For Marcus, the basement tapes are a particularly eccentric continuation of this tradition. In his imagination, the songs on the tapes become a town he calls Kill Devil Hills, a place populated by loonies, loungers, doomed girls, rapt sluts, preachers, criminals, con men, and rounders. They are the relations and descendants of Smithville—that is, the famous Anthology of American Folk Music created in 1952 by visionary nut Harry Smith, a place of ha’nts, crime, and revelation, where “every day is Judgment Day.” Marcus tells their story as a great subhistorical pageant that looms and dissolves with the inky dynamism of a Max Fleischer cartoon. His cast of characters and walk-ons includes Jonathan Edwards, Martin Luther King, Jr., the Ranters of seventeenth-century England, Randy Newman, novelist Steve Erickson, and Lincoln’s bust in The Manchurian Candidate. Costarring with Dylan are itinerant singers Frank Hutchison and Dock Boggs (the resident of Smithville most often found in Kill Devil Hills), who, according to Marcus, asks the musical question, “Given the chance to destroy…wouldn’t you take it?”

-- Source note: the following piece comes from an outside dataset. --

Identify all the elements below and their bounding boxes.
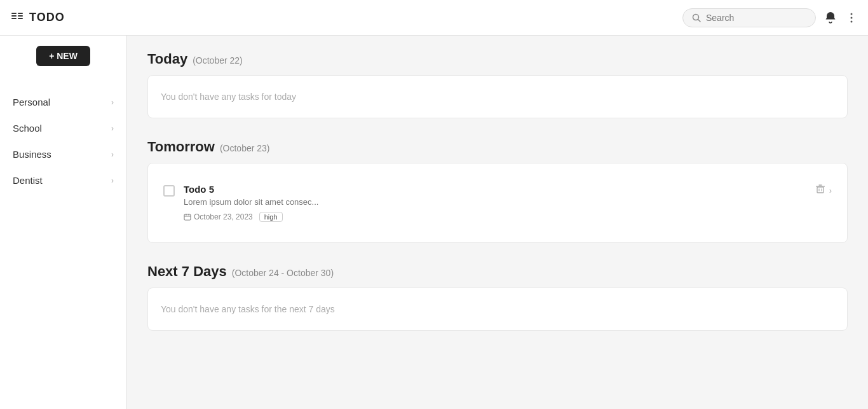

Marcus doesn’t grope and crush his subject in the way many critics do, because his writing works much like music: It flies by in a comet tail, pieces of thought, feeling, and image all scrambled together. These components are often not fully developed in the way one would typically expect of an essay, but, rather, play off one another with enigmatic grace of sound. When it works, it’s brilliant and sensually delightful, broad, almost corny, at one turn, piercing and refined at the next. Here, he describes Dylan’s performance at Newport:
Dylan puffs himself up with the declamatory intonations of Humphrey Bogart at the end of The Maltese Falcon, Mary Astor in his arms but spurning her pleas for deliverance: “I won’t because all of me wants to.” The rhythm is lost. Then “Phantom Engineer,” an early version of what on Highway 61 Revisited would be called “It Takes a Lot to Laugh, It Takes a Train to Cry,” and again the music is running. With Dylan singing a barbed Plain States drawl and his rhythm guitar pressing for speed, Bloomfield jumps the train and drives it: “I remember,” said Sim Webb, Casey Jones’s fireman when the Illinois Central 638 smashed into a freight train near Vaughan, Mississippi, on April 30, 1900, “that as I jumped from the cab, Casey held down the whistle in a long, piercing scream.” Bloomfield gets that sound.
This style is great when it works, but when it doesn’t, it can be vague and rambling, pursuing a too-abstract goal with the bombastic tenacity of a star guitarist who, planting one foot forward, leans into a solo and just won’t let up no matter what. There’s a sense of cataclysm to it that seems to have more to do with Marcus’s taste for cataclysm than anything else; every second is Judgment Day, and once that happens, well, you can pretty much sleep through it.
I read one such passage to a friend who is not educated, nor intellectual, but who is a huge Dylan fan. “It’s like a necklace of turkey wishbones,” she said. “You come across one, it’s pretty cool. You put ’em on a string and wear ’em around your neck, it’s a geek show.”
It wasn’t meant as a compliment, but it could be taken as such; you could applaud this book as a geek show, the kind that makes you blink, scratch your head, and look at the world with different eyes for a moment. Or more to the point, hear it with different ears.